%%

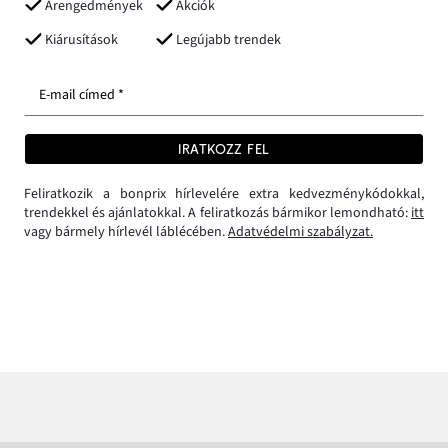
Árengedmények
Akciók
Kiárusítások
Legújabb trendek
E-mail címed *
IRATKOZZ FEL
Feliratkozik a bonprix hírlevelére extra kedvezménykódokkal,
trendekkel és ajánlatokkal. A feliratkozás bármikor lemondható:
itt
vagy bármely hírlevél láblécében.
Adatvédelmi szabályzat.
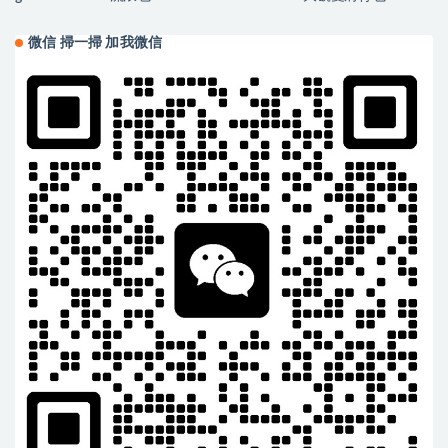
微信 掃一掃 加我微信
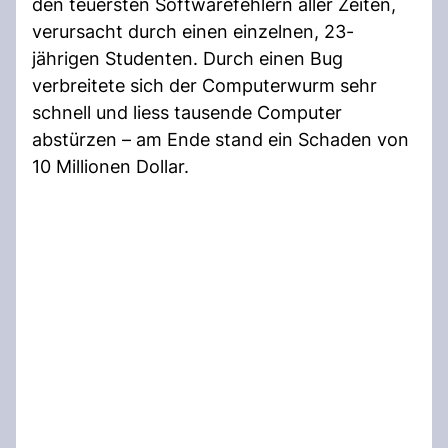
den teuersten Softwarefehlern aller Zeiten,
verursacht durch einen einzelnen, 23-
jährigen Studenten. Durch einen Bug
verbreitete sich der Computerwurm sehr
schnell und liess tausende Computer
abstürzen – am Ende stand ein Schaden von
10 Millionen Dollar.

%%

### WORK TO BE COMPLETED
Restate word for word the lines from the one holding "vagy bármely hírlevél láblécében." down through the last line of the records above, and do not include the pictures.

### TASK SOLUTION
vagy bármely hírlevél láblécében.
Adatvédelmi szabályzat.
微信 掃一掃 加我微信
den teuersten Softwarefehlern aller Zeiten,
verursacht durch einen einzelnen, 23-
jährigen Studenten. Durch einen Bug
verbreitete sich der Computerwurm sehr
schnell und liess tausende Computer
abstürzen – am Ende stand ein Schaden von
10 Millionen Dollar.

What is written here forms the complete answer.